The system partition is the primary partition on the boot disk.
Usually this is the active partition on disk 0 and usually it's C:.
However the user could have remapped drive letters and generally
determining the system partition with 100% accuracy is not possible.
If for some reason we cannot determine the system partition by the above
method, we simply assume it's C:.
Arguments:
None
Return Value:
Drive letter of system partition.
--*/
{
BOOL GotIt;
PWSTR NtDevicePath = NULL;
WCHAR Drive;
WCHAR DriveName[3];
WCHAR Buffer[512];
WCHAR FileName[512];
WCHAR *BootFiles[4];
DWORD NtDevicePathLen = 0;
PWSTR p;
DWORD PhysicalDriveNumber;
HANDLE hDisk;
BOOL b;
DWORD DataSize;
PVOID DriveLayout;
DWORD DriveLayoutSize;
DWORD d;
int i;
DriveName[1] = L':';
DriveName[2] = 0;
GotIt = FALSE;
BootFiles[0] = L"BOOT.INI";
BootFiles[1] = L"NTLDR";
BootFiles[2] = L"NTDETECT.COM";
BootFiles[3] = NULL;
// The system partition can only be a drive that is on
// this disk. We make this determination by looking at NT drive names
// for each drive letter and seeing if the nt equivalent of
// multi(0)disk(0)rdisk(0) is a prefix.
//
for(Drive=L'C'; Drive<=L'Z'; Drive++) {
WCHAR drvbuf[5];
swprintf(drvbuf, L"%c:\\", Drive);
if(GetDriveType(drvbuf) == DRIVE_FIXED) {
DriveName[0] = Drive;
if(QueryDosDeviceW(DriveName,Buffer,sizeof(Buffer)/sizeof(WCHAR))) {
if(!_wcsnicmp(NtDevicePath,Buffer,NtDevicePathLen)) {
//
// Now look to see whether there's an nt boot sector and
// boot files on this drive.
//
for(i=0; BootFiles[i]; i++) {
DWORD d;
swprintf(FileName, L"%s%s", drvbuf, BootFiles[i]);
if(-1 == GetFileAttributes(FileName))
break;
}
return Drive;
}
}
}
}
return L'C';
}
VOID
FatalError (
DWORD Error,
PWSTR Format,
...
)
{
va_list marker;
va_start( marker, Format );
wprintf(L"Fatal error:\n \t");
vwprintf( Format, marker );
va_end( marker );
if ( Error == NO_ERROR ) {
Error = ERROR_GEN_FAILURE;
}
exit( Error );
} // FatalError
VOID
ConvertBootEntries (
PBOOT_ENTRY_LIST NtBootEntries
)
/*++
Routine Description:
Convert boot entries read from EFI NVRAM into our internal format.
Arguments:
None.
Return Value:
NTSTATUS - Not STATUS_SUCCESS if an unexpected error occurred.
--*/
{
PBOOT_ENTRY_LIST bootEntryList;
PBOOT_ENTRY bootEntry;
PBOOT_ENTRY bootEntryCopy;
PMY_BOOT_ENTRY myBootEntry;
PWINDOWS_OS_OPTIONS osOptions;
ULONG length;
bootEntryList = NtBootEntries;
while (TRUE) {
bootEntry = &bootEntryList->BootEntry;
//
// Calculate the length of our internal structure.
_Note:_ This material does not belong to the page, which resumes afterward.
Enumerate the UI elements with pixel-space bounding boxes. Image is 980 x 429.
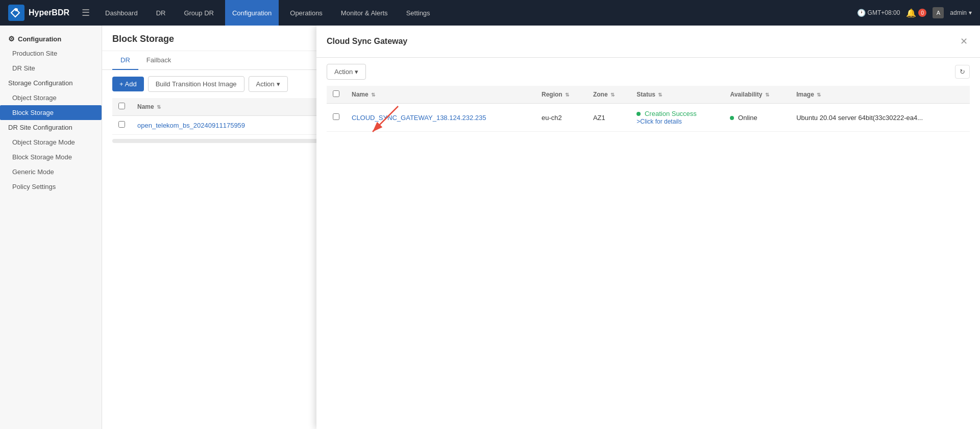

This includes
// the base part of MY_BOOT_ENTRY plus the NT BOOT_ENTRY.
//
length = FIELD_OFFSET(MY_BOOT_ENTRY, NtBootEntry) + bootEntry->Length;
myBootEntry = (PMY_BOOT_ENTRY) (MemAlloc(length));
RtlZeroMemory(myBootEntry, length);
//
// Link the new entry into the list.
//
if ( (bootEntry->Attributes & BOOT_ENTRY_ATTRIBUTE_ACTIVE) != 0 ) {
InsertTailList( &ActiveUnorderedBootEntries, &myBootEntry->ListEntry );
myBootEntry->ListHead = &ActiveUnorderedBootEntries;
} else {
InsertTailList( &InactiveUnorderedBootEntries, &myBootEntry->ListEntry );
myBootEntry->ListHead = &InactiveUnorderedBootEntries;
}
//
// Copy the NT BOOT_ENTRY into the allocated buffer.
//
bootEntryCopy = &myBootEntry->NtBootEntry;
memcpy(bootEntryCopy, bootEntry, bootEntry->Length);
//
// Fill in the base part of the structure.
//
myBootEntry->AllocationEnd = (PUCHAR)myBootEntry + length - 1;
myBootEntry->Id = bootEntry->Id;
myBootEntry->Attributes = bootEntry->Attributes;
myBootEntry->FriendlyName = (PWSTR)(ADD_OFFSET(bootEntryCopy, FriendlyNameOffset));
myBootEntry->FriendlyNameLength =
((ULONG)wcslen(myBootEntry->FriendlyName) + 1) * sizeof(WCHAR);
myBootEntry->BootFilePath = (PFILE_PATH)(ADD_OFFSET(bootEntryCopy, BootFilePathOffset));
//
// If this is an NT boot entry, capture the NT-specific information in
// the OsOptions.
//
osOptions = (PWINDOWS_OS_OPTIONS)bootEntryCopy->OsOptions;
if ((bootEntryCopy->OsOptionsLength >= FIELD_OFFSET(WINDOWS_OS_OPTIONS, OsLoadOptions)) &&
(strcmp((char *)osOptions->Signature, WINDOWS_OS_OPTIONS_SIGNATURE) == 0)) {
MBE_SET_IS_NT( myBootEntry );
myBootEntry->OsLoadOptions = osOptions->OsLoadOptions;
myBootEntry->OsLoadOptionsLength =
((ULONG)wcslen(myBootEntry->OsLoadOptions) + 1) * sizeof(WCHAR);
myBootEntry->OsFilePath = (PFILE_PATH)(ADD_OFFSET(osOptions, OsLoadPathOffset));
} else {
//
// Foreign boot entry. Just capture whatever OS options exist.
//
myBootEntry->ForeignOsOptions = bootEntryCopy->OsOptions;
myBootEntry->ForeignOsOptionsLength = bootEntryCopy->OsOptionsLength;
}
//
// Move to the next entry in the enumeration list, if any.
//
if (bootEntryList->NextEntryOffset == 0) {
break;
}
bootEntryList = (PBOOT_ENTRY_LIST)(ADD_OFFSET(bootEntryList, NextEntryOffset));
}
return;
} // ConvertBootEntries
VOID
ConcatenatePaths (
IN OUT PTSTR Path1,
IN LPCTSTR Path2,
IN DWORD BufferSizeChars
)
/*++
Routine Description:
Concatenate two path strings together, supplying a path separator
character (\) if necessary between the 2 parts.
Arguments:
Path1 - supplies prefix part of path. Path2 is concatenated to Path1.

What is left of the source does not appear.